The Work Ahead in Intelligent Automation: Coping with Complexity in a Post-Pa...Cognizant
Intelligent automation continues to be a top driver of the future of work, according to our recent study. To reap the full advantages, businesses need to move from isolated to widespread deployment.
The Evolution of Non-Banking Financial Companies (NBFCs) in India: Challenges...beulahfernandes8
Role in Financial System
NBFCs are critical in bridging the financial inclusion gap.
They provide specialized financial services that cater to segments often neglected by traditional banks.
Economic Impact
NBFCs contribute significantly to India's GDP.
They support sectors like micro, small, and medium enterprises (MSMEs), housing finance, and personal loans.
how can I sell pi coins after successfully completing KYCDOT TECH
Pi coins is not launched yet in any exchange 💱 this means it's not swappable, the current pi displaying on coin market cap is the iou version of pi. And you can learn all about that on my previous post.
RIGHT NOW THE ONLY WAY you can sell pi coins is through verified pi merchants. A pi merchant is someone who buys pi coins and resell them to exchanges and crypto whales. Looking forward to hold massive quantities of pi coins before the mainnet launch.
This is because pi network is not doing any pre-sale or ico offerings, the only way to get my coins is from buying from miners. So a merchant facilitates the transactions between the miners and these exchanges holding pi.
I and my friends has sold more than 6000 pi coins successfully with this method. I will be happy to share the contact of my personal pi merchant. The one i trade with, if you have your own merchant you can trade with them. For those who are new.
Message: @Pi_vendor_247 on telegram.
I wouldn't advise you selling all percentage of the pi coins. Leave at least a before so its a win win during open mainnet. Have a nice day pioneers ♥️
#kyc #mainnet #picoins #pi #sellpi #piwallet
#pinetwork
how to sell pi coins on Bitmart crypto exchangeDOT TECH
Yes. Pi network coins can be exchanged but not on bitmart exchange. Because pi network is still in the enclosed mainnet. The only way pioneers are able to trade pi coins is by reselling the pi coins to pi verified merchants.
A verified merchant is someone who buys pi network coins and resell it to exchanges looking forward to hold till mainnet launch.
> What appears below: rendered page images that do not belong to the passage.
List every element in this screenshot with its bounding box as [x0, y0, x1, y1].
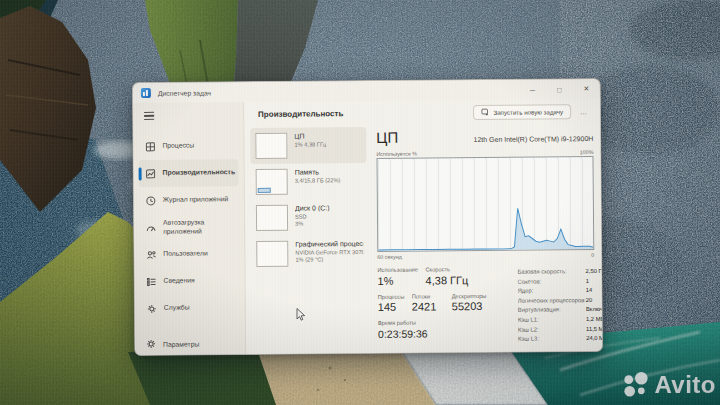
app-history-icon	[145, 195, 156, 206]
performance-cards-list: ЦП 1% 4,38 ГГц Память 3,4/15,8 ГБ (22%)	[244, 125, 370, 354]
avito-watermark: Avito	[621, 370, 716, 399]
window-title: Диспетчер задач	[158, 89, 211, 96]
card-subtitle: NVIDIA GeForce RTX 3070 Ti La	[295, 249, 363, 256]
stat-label: Кэш L1:	[518, 315, 586, 325]
card-title: Графический процессор	[295, 240, 363, 248]
gpu-mini-chart	[256, 241, 288, 267]
card-subtitle: SSD	[295, 213, 330, 219]
cpu-stats-right: Базовая скорость:2,50 ГГц Сокетов:1 Ядер…	[517, 265, 603, 352]
chart-xmax-label: 0	[591, 252, 594, 258]
cpu-mini-chart	[255, 133, 287, 159]
minimize-button[interactable]: ─	[519, 79, 546, 99]
stat-label: Базовая скорость:	[517, 267, 585, 277]
task-manager-app-icon	[141, 88, 151, 98]
stat-value: 2421	[412, 300, 452, 312]
uptime-label: Время работы	[378, 319, 510, 326]
users-icon	[145, 249, 156, 260]
processes-icon	[144, 141, 155, 152]
stat-value: 4,38 ГГц	[425, 273, 509, 286]
stat-label: Дескрипторы	[452, 292, 510, 299]
sidebar-item-startup-apps[interactable]: Автозагрузка приложений	[134, 213, 244, 241]
stat-value: 11,5 МБ	[586, 324, 603, 334]
close-button[interactable]: ✕	[573, 79, 600, 99]
sidebar-item-label: Пользователи	[163, 250, 207, 259]
stat-value: 24,0 МБ	[586, 334, 603, 344]
disk-mini-chart	[256, 205, 288, 231]
stat-label: Процессы	[378, 293, 412, 299]
stat-label: Кэш L3:	[518, 334, 586, 344]
cpu-model-name: 12th Gen Intel(R) Core(TM) i9-12900H	[473, 135, 593, 143]
sidebar-item-settings[interactable]: Параметры	[135, 338, 199, 349]
stat-label: Скорость	[425, 266, 509, 273]
stat-label: Потоки	[412, 293, 452, 299]
cpu-detail-panel: ЦП 12th Gen Intel(R) Core(TM) i9-12900H …	[368, 123, 602, 353]
page-title: Производительность	[258, 109, 343, 119]
stat-value: 14	[586, 286, 603, 296]
stat-value: 1	[586, 276, 604, 286]
performance-icon	[145, 168, 156, 179]
card-title: Диск 0 (C:)	[295, 204, 330, 211]
stat-value: 1,2 МБ	[586, 315, 603, 325]
stat-label: Логических процессоров:	[518, 296, 586, 306]
sidebar-item-label: Процессы	[162, 142, 194, 151]
stat-label: Ядер:	[518, 286, 586, 296]
card-title: Память	[295, 168, 341, 175]
sidebar-item-performance[interactable]: Производительность	[138, 159, 238, 187]
stat-value: 145	[378, 301, 412, 313]
page-header: Производительность Запустить новую задач…	[244, 99, 600, 126]
photo-of-screen: Диспетчер задач ─ □ ✕ Процессы	[0, 0, 720, 405]
sidebar-item-processes[interactable]: Процессы	[133, 132, 243, 160]
stat-label: Виртуализация:	[518, 305, 586, 315]
card-subtitle: 1% 4,38 ГГц	[294, 141, 326, 147]
sidebar-item-label: Журнал приложений	[163, 195, 228, 204]
avito-watermark-text: Avito	[654, 371, 716, 399]
chart-xmin-label: 60 секунд	[377, 254, 401, 260]
mouse-cursor	[296, 308, 306, 321]
card-subtitle: 3,4/15,8 ГБ (22%)	[295, 177, 341, 183]
sidebar-item-label: Сведения	[164, 277, 195, 286]
stat-value: 1%	[378, 274, 426, 286]
sidebar-item-users[interactable]: Пользователи	[134, 240, 244, 268]
card-subtitle: 1% (29 °C)	[295, 256, 363, 263]
sidebar-item-label: Службы	[164, 304, 190, 313]
task-manager-window: Диспетчер задач ─ □ ✕ Процессы	[132, 78, 603, 356]
run-new-task-label: Запустить новую задачу	[493, 108, 563, 116]
sidebar-item-services[interactable]: Службы	[135, 294, 245, 322]
card-subtitle: 3%	[295, 220, 330, 226]
menu-toggle-icon[interactable]	[133, 107, 170, 125]
card-disk[interactable]: Диск 0 (C:) SSD 3%	[251, 199, 367, 236]
services-icon	[146, 303, 157, 314]
startup-apps-icon	[145, 222, 156, 233]
chart-ylabel: Используется %	[376, 151, 417, 157]
settings-label: Параметры	[163, 340, 199, 347]
maximize-button[interactable]: □	[546, 79, 573, 99]
cpu-usage-chart	[376, 156, 594, 252]
sidebar-item-label: Автозагрузка приложений	[163, 218, 238, 236]
run-new-task-button[interactable]: Запустить новую задачу	[473, 104, 571, 120]
stat-value: 2,50 ГГц	[586, 267, 604, 277]
card-title: ЦП	[294, 132, 326, 139]
new-task-icon	[481, 108, 489, 116]
sidebar: Процессы Производительность Журнал прило…	[133, 102, 246, 355]
stat-value: Включено	[586, 305, 603, 315]
more-options-button[interactable]: …	[580, 108, 588, 115]
card-cpu[interactable]: ЦП 1% 4,38 ГГц	[250, 127, 366, 164]
avito-logo-icon	[621, 370, 650, 399]
stat-label: Использование	[377, 266, 425, 272]
card-gpu[interactable]: Графический процессор NVIDIA GeForce RTX…	[251, 235, 367, 272]
stat-value: 20	[586, 295, 603, 305]
cpu-stats-left: Использование 1% Скорость 4,38 ГГц	[377, 266, 510, 353]
memory-mini-chart	[256, 169, 288, 195]
card-memory[interactable]: Память 3,4/15,8 ГБ (22%)	[251, 163, 367, 200]
stat-value: 55203	[452, 300, 510, 313]
sidebar-item-details[interactable]: Сведения	[134, 267, 244, 295]
memory-composition-bar	[258, 188, 271, 193]
sidebar-item-app-history[interactable]: Журнал приложений	[134, 186, 244, 214]
stat-label: Кэш L2:	[518, 325, 586, 335]
details-icon	[146, 276, 157, 287]
sidebar-item-label: Производительность	[163, 168, 236, 177]
stat-label: Сокетов:	[518, 277, 586, 287]
cpu-panel-title: ЦП	[376, 129, 398, 146]
uptime-value: 0:23:59:36	[378, 326, 510, 339]
chart-ymax-label: 100%	[580, 149, 594, 155]
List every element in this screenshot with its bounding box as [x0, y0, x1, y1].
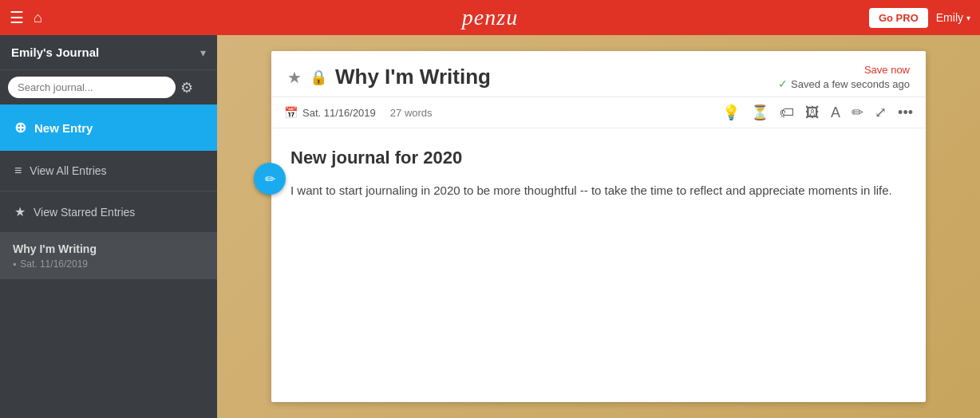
hamburger-icon[interactable]: ☰: [10, 8, 24, 27]
entry-title-row: ★ 🔒 Why I'm Writing: [287, 65, 778, 89]
save-now-link[interactable]: Save now: [778, 64, 910, 76]
toolbar-date: 📅 Sat. 11/16/2019: [284, 106, 376, 119]
go-pro-button[interactable]: Go PRO: [869, 8, 928, 28]
journal-paper: ✏ ★ 🔒 Why I'm Writing Save now ✓ Saved a…: [271, 51, 926, 402]
content-area: ✏ ★ 🔒 Why I'm Writing Save now ✓ Saved a…: [217, 35, 980, 418]
user-menu[interactable]: Emily ▾: [936, 11, 970, 24]
sidebar-item-all-entries[interactable]: ≡ View All Entries: [0, 151, 217, 191]
entry-date-icon: ▪: [13, 258, 16, 270]
sidebar: Emily's Journal ▾ ⚙ ⊕ New Entry ≡ View A…: [0, 35, 217, 418]
list-item[interactable]: Why I'm Writing ▪ Sat. 11/16/2019: [0, 233, 217, 279]
journal-header-bar: ★ 🔒 Why I'm Writing Save now ✓ Saved a f…: [271, 51, 926, 97]
tag-icon[interactable]: 🏷: [780, 104, 794, 121]
journal-title: Emily's Journal: [11, 45, 99, 59]
check-icon: ✓: [778, 77, 788, 90]
image-icon[interactable]: 🖼: [805, 104, 820, 121]
entry-item-title: Why I'm Writing: [13, 243, 204, 255]
font-icon[interactable]: A: [831, 104, 840, 121]
word-count: 27 words: [390, 107, 433, 119]
home-icon[interactable]: ⌂: [34, 10, 42, 26]
new-entry-button[interactable]: ⊕ New Entry: [0, 104, 217, 151]
toolbar-date-text: Sat. 11/16/2019: [302, 107, 376, 119]
expand-icon[interactable]: ⤢: [875, 104, 887, 121]
sidebar-item-label-starred: View Starred Entries: [34, 206, 135, 219]
saved-status: ✓ Saved a few seconds ago: [778, 77, 910, 90]
entry-body-text: I want to start journaling in 2020 to be…: [290, 181, 907, 200]
entry-body: New journal for 2020 I want to start jou…: [271, 128, 926, 402]
penzu-logo: penzu: [462, 5, 518, 30]
star-icon-sidebar: ★: [14, 204, 26, 219]
bulb-icon[interactable]: 💡: [722, 104, 740, 121]
search-bar: ⚙: [0, 70, 217, 104]
user-name: Emily: [936, 11, 963, 24]
chevron-down-icon: ▾: [966, 14, 970, 22]
new-entry-label: New Entry: [34, 121, 93, 135]
saved-status-text: Saved a few seconds ago: [791, 78, 910, 90]
lock-icon[interactable]: 🔒: [310, 69, 327, 86]
hourglass-icon[interactable]: ⏳: [751, 104, 769, 121]
main-area: Emily's Journal ▾ ⚙ ⊕ New Entry ≡ View A…: [0, 35, 980, 418]
more-icon[interactable]: •••: [898, 104, 913, 121]
edit-fab-button[interactable]: ✏: [254, 163, 286, 195]
pencil-edit-icon: ✏: [265, 172, 275, 187]
settings-icon[interactable]: ⚙: [180, 79, 193, 97]
journal-dropdown-icon[interactable]: ▾: [200, 46, 206, 59]
pen-icon[interactable]: ✏: [852, 104, 863, 121]
top-nav: ☰ ⌂ penzu Go PRO Emily ▾: [0, 0, 980, 35]
plus-circle-icon: ⊕: [14, 119, 26, 136]
list-icon: ≡: [14, 164, 22, 178]
star-icon[interactable]: ★: [287, 68, 302, 87]
journal-header: Emily's Journal ▾: [0, 35, 217, 70]
toolbar-icons: 💡 ⏳ 🏷 🖼 A ✏ ⤢ •••: [722, 104, 913, 121]
sidebar-item-label-all: View All Entries: [30, 164, 106, 177]
save-section: Save now ✓ Saved a few seconds ago: [778, 64, 910, 90]
entry-body-title: New journal for 2020: [290, 148, 907, 168]
entry-title: Why I'm Writing: [335, 65, 491, 89]
calendar-icon: 📅: [284, 106, 298, 119]
toolbar: 📅 Sat. 11/16/2019 27 words 💡 ⏳ 🏷 🖼 A ✏ ⤢…: [271, 97, 926, 128]
entry-item-date: ▪ Sat. 11/16/2019: [13, 258, 204, 270]
search-input[interactable]: [8, 77, 176, 98]
sidebar-item-starred[interactable]: ★ View Starred Entries: [0, 191, 217, 233]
I will leave the telegram contact of my personal pi merchant to trade with.
@Pi_vendor_247
Turin Startup Ecosystem 2024 - Ricerca sulle Startup e il Sistema dell'Innov...Quotidiano Piemontese
Turin Startup Ecosystem 2024
Una ricerca de il Club degli Investitori, in collaborazione con ToTeM Torino Tech Map e con il supporto della ESCP Business School e di Growth Capital
BYD SWOT Analysis and In-Depth Insights 2024.pptxmikemetalprod
Indepth analysis of the BYD 2024
BYD (Build Your Dreams) is a Chinese automaker and battery manufacturer that has snowballed over the past two decades to become a significant player in electric vehicles and global clean energy technology.
This SWOT analysis examines BYD's strengths, weaknesses, opportunities, and threats as it competes in the fast-changing automotive and energy storage industries.
Founded in 1995 and headquartered in Shenzhen, BYD started as a battery company before expanding into automobiles in the early 2000s.
Initially manufacturing gasoline-powered vehicles, BYD focused on plug-in hybrid and fully electric vehicles, leveraging its expertise in battery technology.
Today, BYD is the world’s largest electric vehicle manufacturer, delivering over 1.2 million electric cars globally. The company also produces electric buses, trucks, forklifts, and rail transit.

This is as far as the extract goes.